SUPPLIED RECORDS:
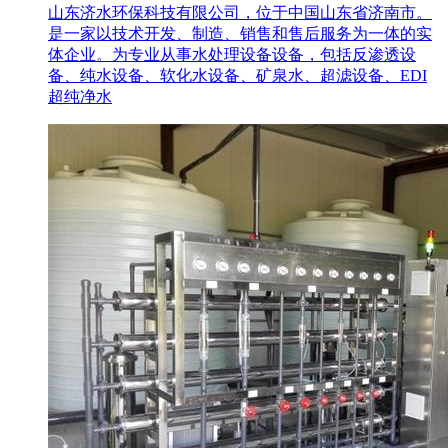
山东济水环保科技有限公司，位于中国山东省济南市。
是一家以技术开发、制造、销售和售后服务为一体的实
体企业。为专业从事水处理设备设备，包括反渗透设
备、纯水设备、软化水设备、矿泉水、超滤设备、EDI
超纯净水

WHAT THE TASK ASKS:
Find the line with "是一家以技术开发、制造、销售和售后服务为一体的实" in the listing above, then write out that line and each remaining line exactly, with no other text.

WRITTEN ANSWER:
是一家以技术开发、制造、销售和售后服务为一体的实
体企业。为专业从事水处理设备设备，包括反渗透设
备、纯水设备、软化水设备、矿泉水、超滤设备、EDI
超纯净水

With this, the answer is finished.